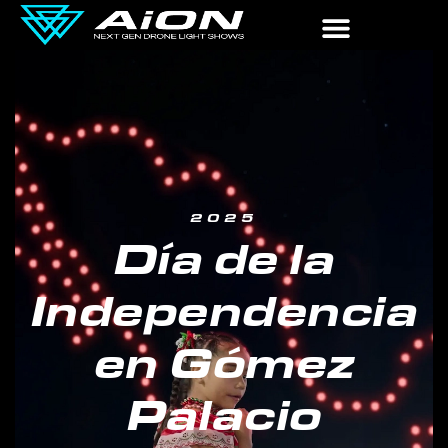
2025
Día de la
Independencia
en Gómez
Palacio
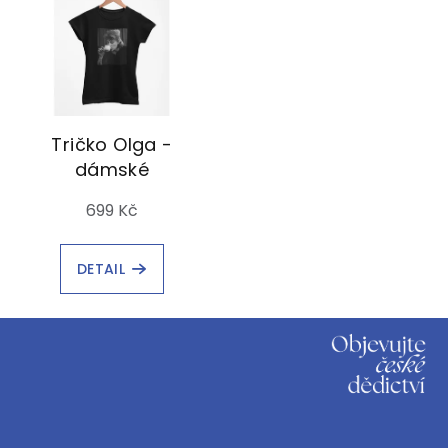
Tričko Olga -
dámské
699 Kč
DETAIL
Z
á
p
a
t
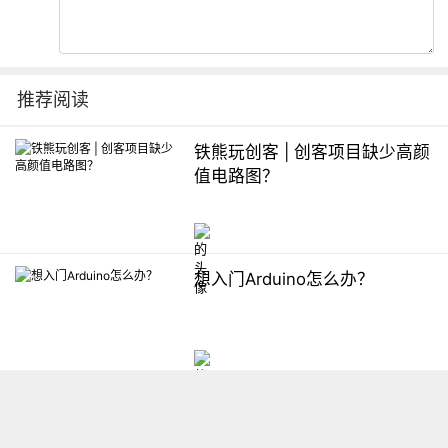
推荐阅读
铁熊玩创客 | 创客项目缺少高颜
值电路图？
想入门Arduino怎么办？
【掌控】mPython编程与教学
软件平台汇总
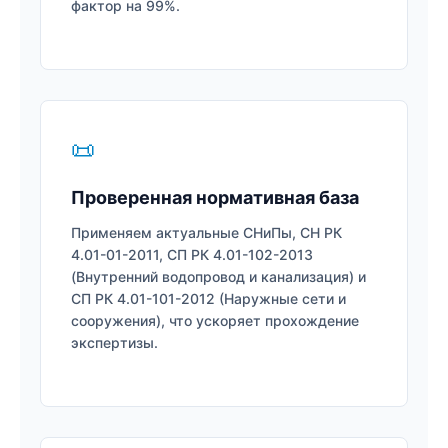
фактор на 99%.
📜
Проверенная нормативная база
Применяем актуальные СНиПы, СН РК
4.01-01-2011, СП РК 4.01-102-2013
(Внутренний водопровод и канализация) и
СП РК 4.01-101-2012 (Наружные сети и
сооружения), что ускоряет прохождение
экспертизы.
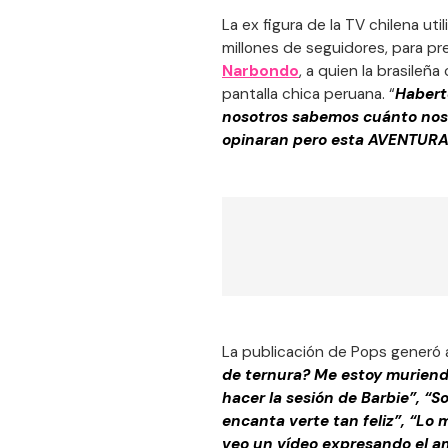
La ex figura de la TV chilena uti
millones de seguidores, para pr
Narbondo
, a quien la brasileña
pantalla chica peruana. “
Habert
nosotros sabemos cuánto nos 
opinaran pero esta AVENTURA
La publicación de Pops generó 
de ternura? Me estoy muriendo
hacer la sesión de Barbie”, “
encanta verte tan feliz”, “Lo 
veo un vídeo expresando el am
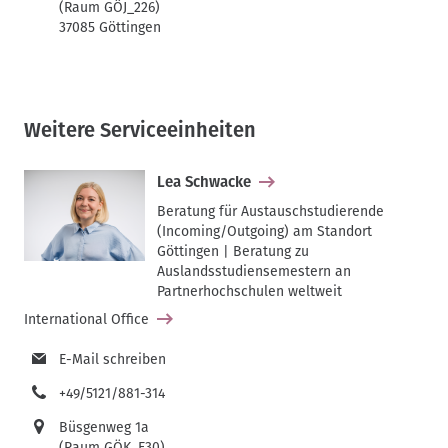
(Raum GÖJ_226)
37085 Göttingen
Weitere Serviceeinheiten
Lea Schwacke
Beratung für Austauschstudierende
(Incoming/Outgoing) am Standort
Göttingen | Beratung zu
Auslandsstudiensemestern an
Partnerhochschulen weltweit
International Office
E-Mail schreiben
+49/5121/881-314
Büsgenweg 1a
(Raum GÖK_E30)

· · · · · · ·

**The problem:**
Write out every line, unchanged, from the one containing "(Incoming/Outgoing) am Standort" through the closing line of the data.

**Output for this task:**
(Incoming/Outgoing) am Standort
Göttingen | Beratung zu
Auslandsstudiensemestern an
Partnerhochschulen weltweit
International Office
E-Mail schreiben
+49/5121/881-314
Büsgenweg 1a
(Raum GÖK_E30)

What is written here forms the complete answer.